▸ PROMPT
Using the records below, output the stretch that opens with the line containing "हर घर तिरंगा अभियान को जन-जन तक" and closes with the line containing "Přidat do košíku", exactly and including both lines, with nothing more.

▸ DATA FOR THE TASK
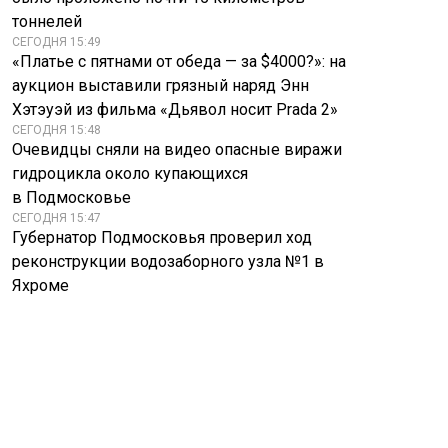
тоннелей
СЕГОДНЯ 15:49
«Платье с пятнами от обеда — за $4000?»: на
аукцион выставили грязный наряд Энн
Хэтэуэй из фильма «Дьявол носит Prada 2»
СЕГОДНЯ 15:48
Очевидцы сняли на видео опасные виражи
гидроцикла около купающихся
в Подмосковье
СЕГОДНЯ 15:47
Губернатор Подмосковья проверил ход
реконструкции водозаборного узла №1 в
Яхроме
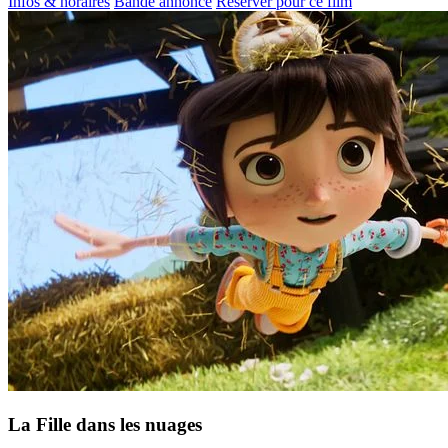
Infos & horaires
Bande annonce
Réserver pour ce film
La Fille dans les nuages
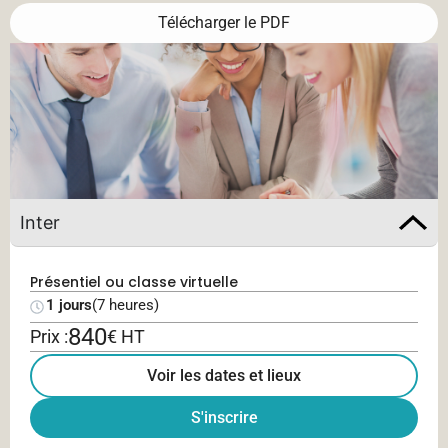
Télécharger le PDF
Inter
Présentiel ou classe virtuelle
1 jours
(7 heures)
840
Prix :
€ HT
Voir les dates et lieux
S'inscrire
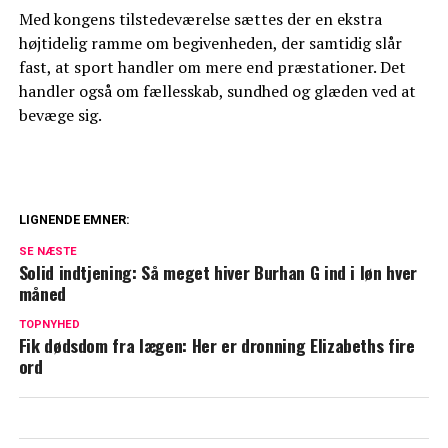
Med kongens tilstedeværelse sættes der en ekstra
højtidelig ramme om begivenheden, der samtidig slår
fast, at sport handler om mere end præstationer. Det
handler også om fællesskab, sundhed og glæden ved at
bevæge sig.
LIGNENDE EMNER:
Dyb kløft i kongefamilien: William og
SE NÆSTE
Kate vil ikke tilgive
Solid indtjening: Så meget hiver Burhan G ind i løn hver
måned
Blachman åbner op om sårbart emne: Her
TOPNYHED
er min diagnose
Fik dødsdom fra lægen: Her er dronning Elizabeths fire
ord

---

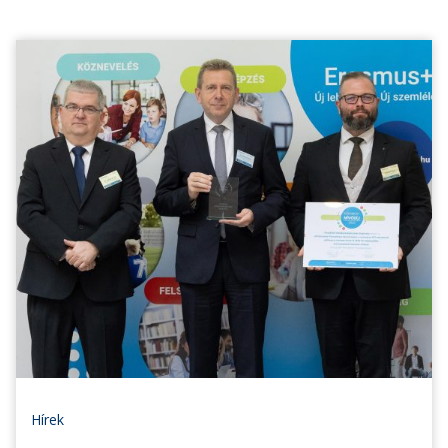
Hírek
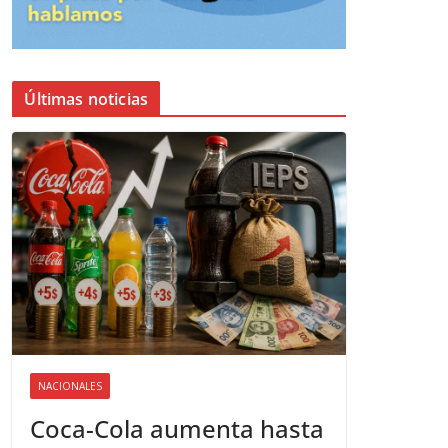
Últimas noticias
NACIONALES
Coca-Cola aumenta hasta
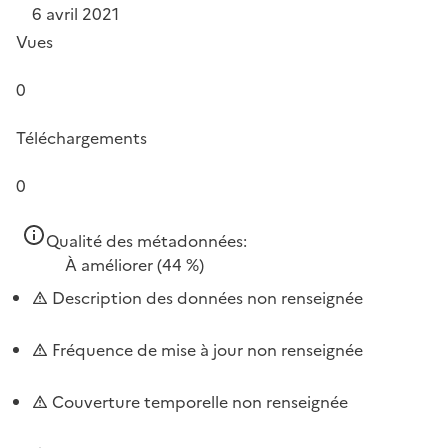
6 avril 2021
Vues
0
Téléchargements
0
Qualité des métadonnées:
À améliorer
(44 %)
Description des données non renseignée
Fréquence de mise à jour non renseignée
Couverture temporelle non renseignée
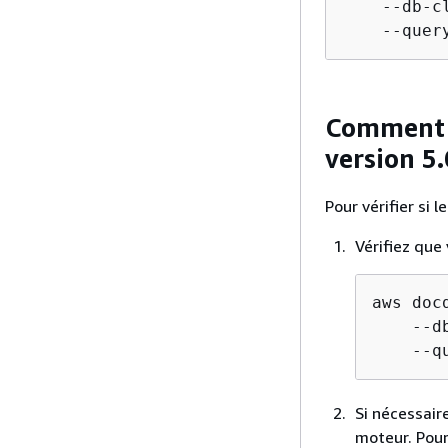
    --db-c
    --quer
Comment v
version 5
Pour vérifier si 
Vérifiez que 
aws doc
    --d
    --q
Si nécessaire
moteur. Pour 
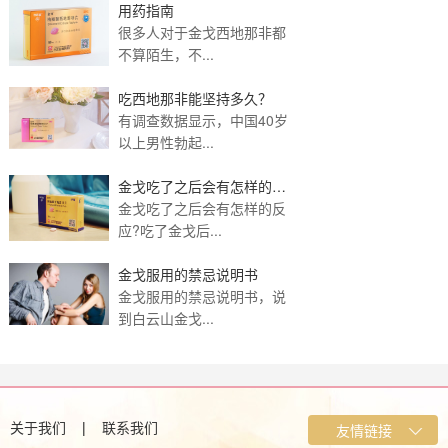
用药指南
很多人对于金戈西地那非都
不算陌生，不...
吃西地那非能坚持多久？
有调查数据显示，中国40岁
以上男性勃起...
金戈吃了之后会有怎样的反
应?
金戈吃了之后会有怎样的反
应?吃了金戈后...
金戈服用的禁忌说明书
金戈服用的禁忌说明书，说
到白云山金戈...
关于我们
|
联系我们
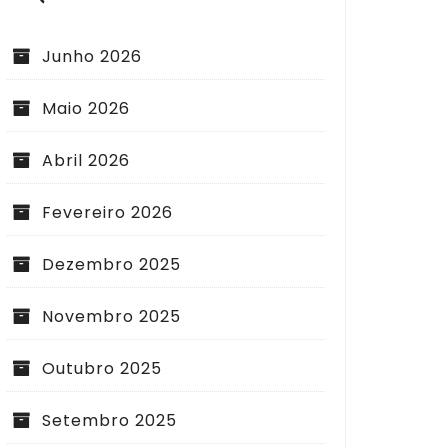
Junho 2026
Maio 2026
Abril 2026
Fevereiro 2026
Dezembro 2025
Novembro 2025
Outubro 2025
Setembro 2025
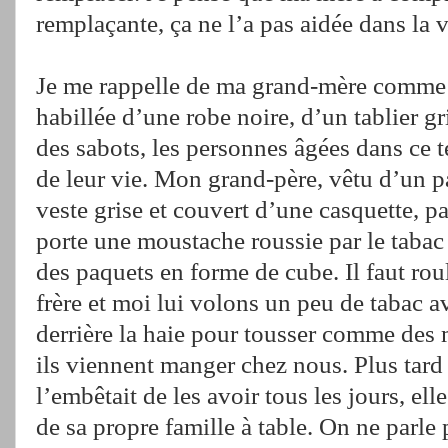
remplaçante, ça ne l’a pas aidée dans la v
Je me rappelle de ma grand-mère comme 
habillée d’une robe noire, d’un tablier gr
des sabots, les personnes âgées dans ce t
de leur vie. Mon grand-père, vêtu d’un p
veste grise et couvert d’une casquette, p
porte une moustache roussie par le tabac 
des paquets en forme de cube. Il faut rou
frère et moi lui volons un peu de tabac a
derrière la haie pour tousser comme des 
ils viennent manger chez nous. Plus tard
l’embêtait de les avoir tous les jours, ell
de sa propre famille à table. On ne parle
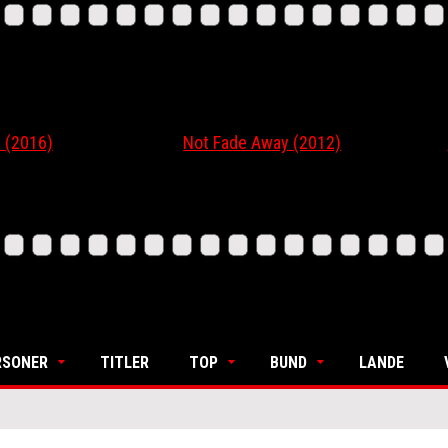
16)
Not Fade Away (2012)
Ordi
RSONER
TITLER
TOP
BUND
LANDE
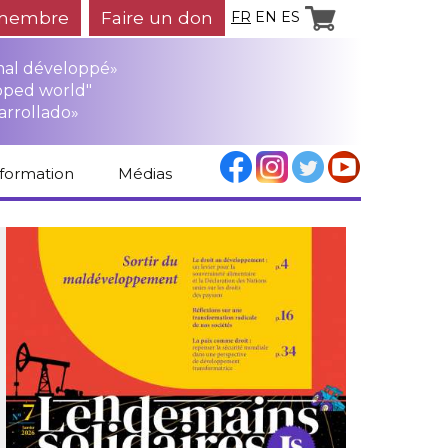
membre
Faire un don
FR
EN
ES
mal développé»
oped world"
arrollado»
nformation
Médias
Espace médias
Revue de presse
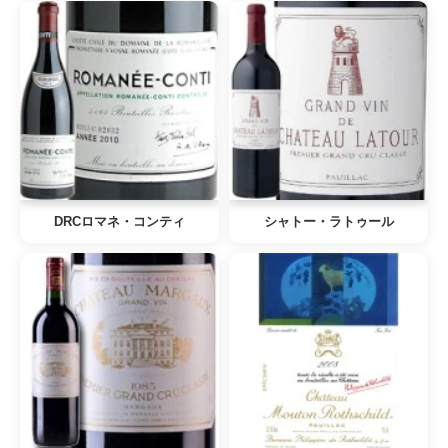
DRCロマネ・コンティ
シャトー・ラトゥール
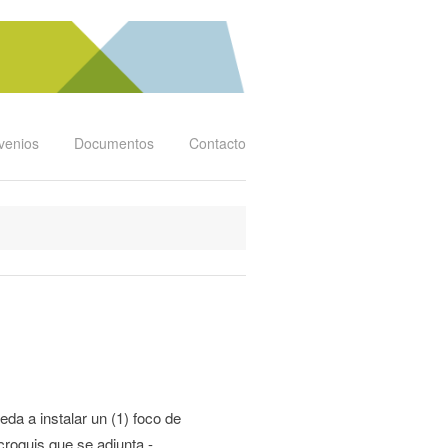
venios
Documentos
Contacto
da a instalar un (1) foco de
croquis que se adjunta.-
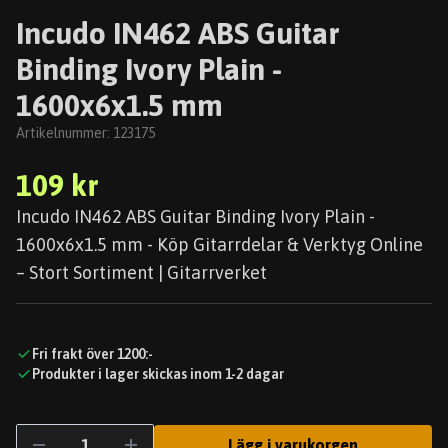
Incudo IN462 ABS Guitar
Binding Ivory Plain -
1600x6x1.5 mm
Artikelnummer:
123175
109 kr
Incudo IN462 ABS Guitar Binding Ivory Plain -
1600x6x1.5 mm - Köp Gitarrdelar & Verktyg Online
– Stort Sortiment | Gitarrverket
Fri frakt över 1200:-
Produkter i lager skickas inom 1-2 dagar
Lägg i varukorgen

...

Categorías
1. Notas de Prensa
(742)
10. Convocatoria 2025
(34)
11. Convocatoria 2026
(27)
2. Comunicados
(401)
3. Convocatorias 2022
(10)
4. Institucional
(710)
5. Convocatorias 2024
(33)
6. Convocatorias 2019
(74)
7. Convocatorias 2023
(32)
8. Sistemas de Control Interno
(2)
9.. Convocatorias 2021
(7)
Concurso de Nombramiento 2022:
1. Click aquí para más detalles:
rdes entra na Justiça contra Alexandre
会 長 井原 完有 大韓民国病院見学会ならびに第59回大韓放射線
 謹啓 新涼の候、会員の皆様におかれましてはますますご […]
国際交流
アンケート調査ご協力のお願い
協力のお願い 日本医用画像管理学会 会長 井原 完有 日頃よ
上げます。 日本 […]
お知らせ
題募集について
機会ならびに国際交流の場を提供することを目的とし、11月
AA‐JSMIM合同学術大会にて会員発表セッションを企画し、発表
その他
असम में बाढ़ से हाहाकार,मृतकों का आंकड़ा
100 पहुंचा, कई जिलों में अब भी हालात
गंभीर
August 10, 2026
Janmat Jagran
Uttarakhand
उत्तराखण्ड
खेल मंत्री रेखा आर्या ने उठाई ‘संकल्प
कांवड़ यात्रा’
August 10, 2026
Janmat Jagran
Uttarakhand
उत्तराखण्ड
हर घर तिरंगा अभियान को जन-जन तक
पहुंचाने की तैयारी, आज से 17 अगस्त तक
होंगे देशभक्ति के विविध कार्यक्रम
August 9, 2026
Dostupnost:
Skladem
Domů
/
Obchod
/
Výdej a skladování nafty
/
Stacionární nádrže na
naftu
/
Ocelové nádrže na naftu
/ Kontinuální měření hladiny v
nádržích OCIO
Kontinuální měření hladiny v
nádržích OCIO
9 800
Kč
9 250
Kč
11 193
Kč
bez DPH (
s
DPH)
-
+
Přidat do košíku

▸ SOLUTION FOR THIS PROBLEM
हर घर तिरंगा अभियान को जन-जन तक
पहुंचाने की तैयारी, आज से 17 अगस्त तक
होंगे देशभक्ति के विविध कार्यक्रम
August 9, 2026
Dostupnost:
Skladem
Domů
/
Obchod
/
Výdej a skladování nafty
/
Stacionární nádrže na
naftu
/
Ocelové nádrže na naftu
/ Kontinuální měření hladiny v
nádržích OCIO
Kontinuální měření hladiny v
nádržích OCIO
9 800
Kč
9 250
Kč
11 193
Kč
bez DPH (
s
DPH)
-
+
Přidat do košíku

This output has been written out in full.